There have been a number of recent cases looking at the precise nature of the employment status of those working for employers who like their operatives to appear to clients as their representatives but who operate a model of self-employment. One such 'gig economy' case (Pimlico Plumbers Limited and Another v Smith) has now been decided by the Supreme Court, which has ruled that a plumber who had worked for Pimlico Plumbers Limited for six years was entitled to workers' rights.

Pimlico Plumbers Limited used operatives to supply services to householders on its behalf. Amongst other requirements, they had to work a five-day, 40-hour week and to be on call at all times during their shifts. They also had to wear uniforms, drive vans, carry identity cards that bore the company's logo and conform with personal conduct guidelines. Pimlico Plumbers could monitor the movement of its operatives via GPS fitted in their vans and they were required to liaise with the company regarding any holiday leave or time off work.

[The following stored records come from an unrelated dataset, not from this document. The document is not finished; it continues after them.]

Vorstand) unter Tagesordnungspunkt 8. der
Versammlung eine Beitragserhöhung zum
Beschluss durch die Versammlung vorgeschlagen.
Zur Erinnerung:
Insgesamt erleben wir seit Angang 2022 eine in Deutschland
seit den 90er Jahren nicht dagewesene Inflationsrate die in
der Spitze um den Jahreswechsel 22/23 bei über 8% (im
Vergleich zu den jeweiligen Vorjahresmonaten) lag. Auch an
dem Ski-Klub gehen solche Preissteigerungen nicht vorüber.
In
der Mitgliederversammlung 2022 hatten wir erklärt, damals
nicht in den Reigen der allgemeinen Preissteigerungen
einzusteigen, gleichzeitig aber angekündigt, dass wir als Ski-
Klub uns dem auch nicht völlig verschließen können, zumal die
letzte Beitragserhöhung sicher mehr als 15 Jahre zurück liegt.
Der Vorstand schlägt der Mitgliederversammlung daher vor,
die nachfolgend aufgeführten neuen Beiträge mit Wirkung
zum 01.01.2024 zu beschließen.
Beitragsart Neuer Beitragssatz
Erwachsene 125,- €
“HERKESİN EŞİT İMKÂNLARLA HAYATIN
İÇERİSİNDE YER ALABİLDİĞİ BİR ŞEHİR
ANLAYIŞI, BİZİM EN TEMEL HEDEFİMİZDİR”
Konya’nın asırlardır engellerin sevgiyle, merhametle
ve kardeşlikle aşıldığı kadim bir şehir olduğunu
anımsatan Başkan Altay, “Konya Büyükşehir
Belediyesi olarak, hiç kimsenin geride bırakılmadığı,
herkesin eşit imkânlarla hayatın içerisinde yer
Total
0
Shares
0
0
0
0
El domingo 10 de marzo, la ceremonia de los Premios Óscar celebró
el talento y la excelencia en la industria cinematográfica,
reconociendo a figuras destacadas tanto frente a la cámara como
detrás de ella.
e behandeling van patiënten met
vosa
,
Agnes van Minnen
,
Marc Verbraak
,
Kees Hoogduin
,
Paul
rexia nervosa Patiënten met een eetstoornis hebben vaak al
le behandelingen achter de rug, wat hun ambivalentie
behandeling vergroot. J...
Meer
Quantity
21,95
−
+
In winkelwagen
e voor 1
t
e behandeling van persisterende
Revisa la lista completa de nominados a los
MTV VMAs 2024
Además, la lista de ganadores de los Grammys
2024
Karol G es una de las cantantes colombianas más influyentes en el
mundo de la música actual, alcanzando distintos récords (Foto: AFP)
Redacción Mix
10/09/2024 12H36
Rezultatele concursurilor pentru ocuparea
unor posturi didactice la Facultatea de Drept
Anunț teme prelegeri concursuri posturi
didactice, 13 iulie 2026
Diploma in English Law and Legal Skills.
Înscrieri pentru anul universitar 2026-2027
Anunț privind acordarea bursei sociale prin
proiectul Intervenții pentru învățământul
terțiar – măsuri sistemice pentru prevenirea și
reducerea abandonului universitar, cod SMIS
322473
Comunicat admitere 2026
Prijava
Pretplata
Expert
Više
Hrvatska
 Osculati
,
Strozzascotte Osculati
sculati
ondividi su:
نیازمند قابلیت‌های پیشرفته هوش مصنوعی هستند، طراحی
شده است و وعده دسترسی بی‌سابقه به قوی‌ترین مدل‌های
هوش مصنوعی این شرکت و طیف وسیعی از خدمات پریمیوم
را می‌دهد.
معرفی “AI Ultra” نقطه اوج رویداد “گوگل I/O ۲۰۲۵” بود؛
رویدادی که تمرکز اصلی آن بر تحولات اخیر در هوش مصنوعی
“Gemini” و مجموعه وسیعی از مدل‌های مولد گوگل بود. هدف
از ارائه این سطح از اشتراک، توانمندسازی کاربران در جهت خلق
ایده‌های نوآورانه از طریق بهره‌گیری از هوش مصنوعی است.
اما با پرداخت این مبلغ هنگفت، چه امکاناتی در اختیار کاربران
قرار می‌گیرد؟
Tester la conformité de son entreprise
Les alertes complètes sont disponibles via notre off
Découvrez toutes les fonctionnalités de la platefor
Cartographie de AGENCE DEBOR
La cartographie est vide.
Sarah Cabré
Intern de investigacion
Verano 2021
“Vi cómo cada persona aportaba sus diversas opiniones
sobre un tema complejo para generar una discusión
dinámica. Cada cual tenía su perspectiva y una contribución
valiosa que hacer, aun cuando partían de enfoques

On the other hand, the operatives had to pay rent on their vehicles and provide all their own tools, equipment and materials. They had to arrange their own professional indemnity insurance cover and their contracts with the company stated in clear terms that they were in business on their own account and responsible for paying their own Income Tax and National Insurance Contributions.

One of the operatives, Gary Smith, had worked for Pimlico Plumbers for six years before he launched Employment Tribunal (ET) proceedings claiming, amongst other things, that he was unlawfully and unfairly dismissed after he suffered a heart attack. In the circumstances, a preliminary issue arose as to the basis on which he performed work on the company's behalf.

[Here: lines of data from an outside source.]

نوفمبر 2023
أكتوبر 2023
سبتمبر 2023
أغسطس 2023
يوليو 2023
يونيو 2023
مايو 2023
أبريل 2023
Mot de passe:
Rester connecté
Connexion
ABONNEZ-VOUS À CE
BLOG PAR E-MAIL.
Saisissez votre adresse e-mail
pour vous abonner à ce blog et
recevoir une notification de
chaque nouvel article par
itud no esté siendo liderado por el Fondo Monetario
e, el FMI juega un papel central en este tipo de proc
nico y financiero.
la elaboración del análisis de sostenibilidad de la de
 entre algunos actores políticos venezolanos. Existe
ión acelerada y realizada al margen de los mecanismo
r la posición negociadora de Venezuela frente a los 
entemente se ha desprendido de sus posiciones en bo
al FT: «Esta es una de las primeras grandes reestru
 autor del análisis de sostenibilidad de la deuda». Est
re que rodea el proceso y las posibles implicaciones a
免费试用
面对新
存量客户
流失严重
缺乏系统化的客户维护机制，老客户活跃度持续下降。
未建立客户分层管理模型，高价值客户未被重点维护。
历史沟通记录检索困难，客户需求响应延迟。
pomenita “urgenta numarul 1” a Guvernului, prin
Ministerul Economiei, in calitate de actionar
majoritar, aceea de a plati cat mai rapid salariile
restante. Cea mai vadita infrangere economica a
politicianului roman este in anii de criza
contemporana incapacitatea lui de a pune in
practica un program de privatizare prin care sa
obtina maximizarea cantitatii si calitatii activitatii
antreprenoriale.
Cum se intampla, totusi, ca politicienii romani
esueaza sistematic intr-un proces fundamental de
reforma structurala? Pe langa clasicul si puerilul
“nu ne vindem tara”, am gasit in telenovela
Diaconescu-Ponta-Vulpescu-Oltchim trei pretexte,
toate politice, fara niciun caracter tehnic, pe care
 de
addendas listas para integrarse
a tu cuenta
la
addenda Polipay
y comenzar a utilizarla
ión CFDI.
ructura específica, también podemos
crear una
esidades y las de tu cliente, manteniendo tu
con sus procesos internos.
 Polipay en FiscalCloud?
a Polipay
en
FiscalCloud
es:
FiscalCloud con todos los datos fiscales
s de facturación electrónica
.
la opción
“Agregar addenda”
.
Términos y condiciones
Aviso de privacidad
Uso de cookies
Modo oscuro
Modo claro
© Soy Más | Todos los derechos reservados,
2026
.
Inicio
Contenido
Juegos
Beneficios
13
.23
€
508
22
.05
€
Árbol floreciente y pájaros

The ET found that Mr Smith was a worker within the meaning of the Employment Rights Act 1996 (ERA). Although he was not an employee in the ordinary sense, his working arrangements met the definition of employment within the ERA, which defines a worker as an individual who has entered into or works under a contract of employment or any other contract whereby they undertake 'to do or perform personally any work or services for another party to the contract whose status is not by virtue of the contract that of a client or customer of any profession or business undertaking carried on by the individual'. The ruling meant that the ET had no jurisdiction to entertain his unfair and wrongful dismissal claims. It was, however, able to consider his complaints of direct disability discrimination, failure to make reasonable adjustments, underpayment of holiday pay and unauthorised deductions from wages. The ET's decision was subsequently upheld by the Employment Appeal Tribunal and the Court of Appeal.

In dismissing Pimlico Plumbers' challenge to that result, the Supreme Court could find no flaw in the ET's conclusion that Mr Smith's relationship with the company was not that between an independent contractor and his customer or client, but rather that of a worker. He is therefore entitled to employment rights, such as holiday and sick pay, and can now proceed with his ET claims.